左に船越半島を見ながら織笠を過ぎると、その船越半島の付け根にある岩手船越である。ここを出ると列車は船越湾に沿って走る。地形的にあまり津波の影響を受けないためか護岸は低い。この区間はまともに海の見える山田線唯一の区間と言ってもよいかもしれない。また、海水浴場も点在している。浪板海岸を過ぎると半島を縦断するため海から離れ、そこに吉里吉里がある。ユニークな地名であるが、その由来は諸説紛々しているそうだ。緑の中、トンネルをくぐると街中に入り、大槌川を渡って大槌である。宮古釜石間では最大の町で、漁港を中心に市街地が広がっている。小槌川を渡り、トンネルをくぐって岬を越えると平地が再び広がって鵜住居、再び岬を越えて海沿いに出ると両石。この鵜住居両石間にある峠は恋ノ峠という。これも由来を知りたいものである。

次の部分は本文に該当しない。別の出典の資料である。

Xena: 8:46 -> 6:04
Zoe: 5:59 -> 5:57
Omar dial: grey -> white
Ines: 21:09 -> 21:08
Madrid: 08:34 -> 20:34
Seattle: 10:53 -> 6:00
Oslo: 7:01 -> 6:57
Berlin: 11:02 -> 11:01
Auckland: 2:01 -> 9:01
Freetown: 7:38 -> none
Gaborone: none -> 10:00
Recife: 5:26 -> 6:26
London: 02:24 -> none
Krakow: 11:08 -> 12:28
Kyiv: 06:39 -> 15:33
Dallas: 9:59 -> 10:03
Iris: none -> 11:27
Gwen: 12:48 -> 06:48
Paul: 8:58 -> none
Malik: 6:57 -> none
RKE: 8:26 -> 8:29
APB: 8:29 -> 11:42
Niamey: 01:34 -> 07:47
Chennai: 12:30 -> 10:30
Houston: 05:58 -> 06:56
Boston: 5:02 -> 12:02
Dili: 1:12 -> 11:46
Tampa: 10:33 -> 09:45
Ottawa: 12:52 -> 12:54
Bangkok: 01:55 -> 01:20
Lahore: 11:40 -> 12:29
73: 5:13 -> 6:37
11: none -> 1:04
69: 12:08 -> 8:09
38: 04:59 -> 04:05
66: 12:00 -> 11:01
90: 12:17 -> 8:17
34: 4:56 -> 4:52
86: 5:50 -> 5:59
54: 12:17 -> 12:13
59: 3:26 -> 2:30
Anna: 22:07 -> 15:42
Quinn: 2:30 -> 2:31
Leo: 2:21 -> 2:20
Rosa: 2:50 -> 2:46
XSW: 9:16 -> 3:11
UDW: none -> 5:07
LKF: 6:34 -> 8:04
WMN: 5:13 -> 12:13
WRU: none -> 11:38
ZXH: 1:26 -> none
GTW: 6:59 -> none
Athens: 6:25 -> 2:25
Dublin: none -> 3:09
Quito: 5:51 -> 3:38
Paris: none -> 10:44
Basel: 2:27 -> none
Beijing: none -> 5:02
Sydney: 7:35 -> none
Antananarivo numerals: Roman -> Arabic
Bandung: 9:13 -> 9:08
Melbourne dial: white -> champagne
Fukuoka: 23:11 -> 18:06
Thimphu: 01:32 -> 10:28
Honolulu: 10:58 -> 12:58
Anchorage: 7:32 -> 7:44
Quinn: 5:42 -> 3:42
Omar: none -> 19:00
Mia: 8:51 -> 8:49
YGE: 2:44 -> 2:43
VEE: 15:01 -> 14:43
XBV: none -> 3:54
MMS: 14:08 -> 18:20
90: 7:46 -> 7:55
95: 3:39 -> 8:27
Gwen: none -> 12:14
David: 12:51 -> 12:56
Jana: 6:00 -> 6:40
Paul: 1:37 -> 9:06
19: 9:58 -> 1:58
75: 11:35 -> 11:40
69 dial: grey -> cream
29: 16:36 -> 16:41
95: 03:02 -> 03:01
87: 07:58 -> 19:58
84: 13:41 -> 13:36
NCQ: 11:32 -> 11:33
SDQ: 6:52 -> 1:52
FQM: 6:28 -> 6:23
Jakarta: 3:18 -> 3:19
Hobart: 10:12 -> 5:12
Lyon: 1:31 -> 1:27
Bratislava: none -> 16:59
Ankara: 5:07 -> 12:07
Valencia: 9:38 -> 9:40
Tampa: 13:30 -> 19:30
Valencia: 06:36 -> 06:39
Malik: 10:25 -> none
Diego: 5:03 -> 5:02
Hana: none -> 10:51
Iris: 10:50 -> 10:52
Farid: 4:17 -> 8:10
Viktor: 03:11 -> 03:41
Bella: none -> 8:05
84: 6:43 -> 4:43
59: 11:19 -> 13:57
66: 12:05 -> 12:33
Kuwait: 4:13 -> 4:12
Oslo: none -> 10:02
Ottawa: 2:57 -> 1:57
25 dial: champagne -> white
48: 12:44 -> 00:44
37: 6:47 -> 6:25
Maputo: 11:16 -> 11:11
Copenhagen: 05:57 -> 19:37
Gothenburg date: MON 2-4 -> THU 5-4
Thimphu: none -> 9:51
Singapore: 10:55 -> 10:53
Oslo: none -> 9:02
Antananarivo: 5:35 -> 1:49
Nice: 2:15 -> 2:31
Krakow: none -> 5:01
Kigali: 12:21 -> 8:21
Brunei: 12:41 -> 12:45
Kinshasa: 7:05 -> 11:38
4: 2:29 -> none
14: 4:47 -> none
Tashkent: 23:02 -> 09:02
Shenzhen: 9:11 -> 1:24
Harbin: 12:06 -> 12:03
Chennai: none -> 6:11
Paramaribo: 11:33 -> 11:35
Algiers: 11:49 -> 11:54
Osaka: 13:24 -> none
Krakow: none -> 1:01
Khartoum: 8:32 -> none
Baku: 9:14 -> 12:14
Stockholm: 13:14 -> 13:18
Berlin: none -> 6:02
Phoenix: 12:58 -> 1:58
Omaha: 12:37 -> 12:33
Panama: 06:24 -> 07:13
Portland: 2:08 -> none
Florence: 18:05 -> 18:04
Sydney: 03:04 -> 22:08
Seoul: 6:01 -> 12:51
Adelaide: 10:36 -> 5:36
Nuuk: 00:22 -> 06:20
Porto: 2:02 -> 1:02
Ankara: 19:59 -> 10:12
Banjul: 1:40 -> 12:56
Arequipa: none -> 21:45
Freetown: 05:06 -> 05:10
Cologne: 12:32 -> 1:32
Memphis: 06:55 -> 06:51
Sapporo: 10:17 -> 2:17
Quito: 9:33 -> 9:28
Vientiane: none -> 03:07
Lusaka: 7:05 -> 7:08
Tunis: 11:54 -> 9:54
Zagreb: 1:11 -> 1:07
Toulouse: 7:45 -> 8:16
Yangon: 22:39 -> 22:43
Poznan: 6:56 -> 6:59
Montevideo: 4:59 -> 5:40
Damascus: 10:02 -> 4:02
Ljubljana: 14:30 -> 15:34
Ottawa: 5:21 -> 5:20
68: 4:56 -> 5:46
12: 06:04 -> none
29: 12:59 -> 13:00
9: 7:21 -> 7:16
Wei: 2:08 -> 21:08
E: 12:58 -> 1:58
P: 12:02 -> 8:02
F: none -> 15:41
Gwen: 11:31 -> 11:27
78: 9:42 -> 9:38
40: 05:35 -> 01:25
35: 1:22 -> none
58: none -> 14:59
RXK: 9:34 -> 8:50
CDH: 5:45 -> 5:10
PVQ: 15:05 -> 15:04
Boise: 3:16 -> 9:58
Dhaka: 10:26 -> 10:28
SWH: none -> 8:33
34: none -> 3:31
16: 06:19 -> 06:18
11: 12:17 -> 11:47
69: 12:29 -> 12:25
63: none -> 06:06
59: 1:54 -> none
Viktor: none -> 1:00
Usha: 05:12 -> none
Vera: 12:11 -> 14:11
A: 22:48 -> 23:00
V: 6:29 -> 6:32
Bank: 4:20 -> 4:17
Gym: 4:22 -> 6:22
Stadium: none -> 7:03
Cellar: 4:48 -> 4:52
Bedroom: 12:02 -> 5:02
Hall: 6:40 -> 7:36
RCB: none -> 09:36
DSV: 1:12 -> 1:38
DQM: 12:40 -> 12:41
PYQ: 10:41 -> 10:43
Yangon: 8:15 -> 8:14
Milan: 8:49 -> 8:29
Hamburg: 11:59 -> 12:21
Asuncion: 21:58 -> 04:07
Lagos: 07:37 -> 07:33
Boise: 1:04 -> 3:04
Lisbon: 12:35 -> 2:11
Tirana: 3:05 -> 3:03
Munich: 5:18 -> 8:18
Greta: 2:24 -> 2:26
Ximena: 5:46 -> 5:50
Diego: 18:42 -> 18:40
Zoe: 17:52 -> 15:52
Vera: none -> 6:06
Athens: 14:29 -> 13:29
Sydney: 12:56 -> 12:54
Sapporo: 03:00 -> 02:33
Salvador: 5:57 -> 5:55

両石を出ると、国道45号線と離れてぐっと山の中に入る。建設当時はここが線路を敷設しやすかったのだろうか。まっすぐ釜石の市街地へ抜ける国道45号線と比べると、かなり西へ迂回している。トンネルを抜け、橋梁上で右下から釜石線が合流すると、かつて鉄の町として栄華を誇った釜石に到着である。遠野、花巻方面への直通列車はスイッチバックして釜石線に入る。また、この先線路は三陸鉄道南リアス線に通じている。余談だが、釜石線との合流地点で、山越え路線の釜石線より海岸沿いを走る山田線が先に勾配にかかるため、釜石から乗車したときに一瞬乗る路線を間違えたかと私は思ってしまったのだが、こういうことを思ってしまった方はいるのだろうか?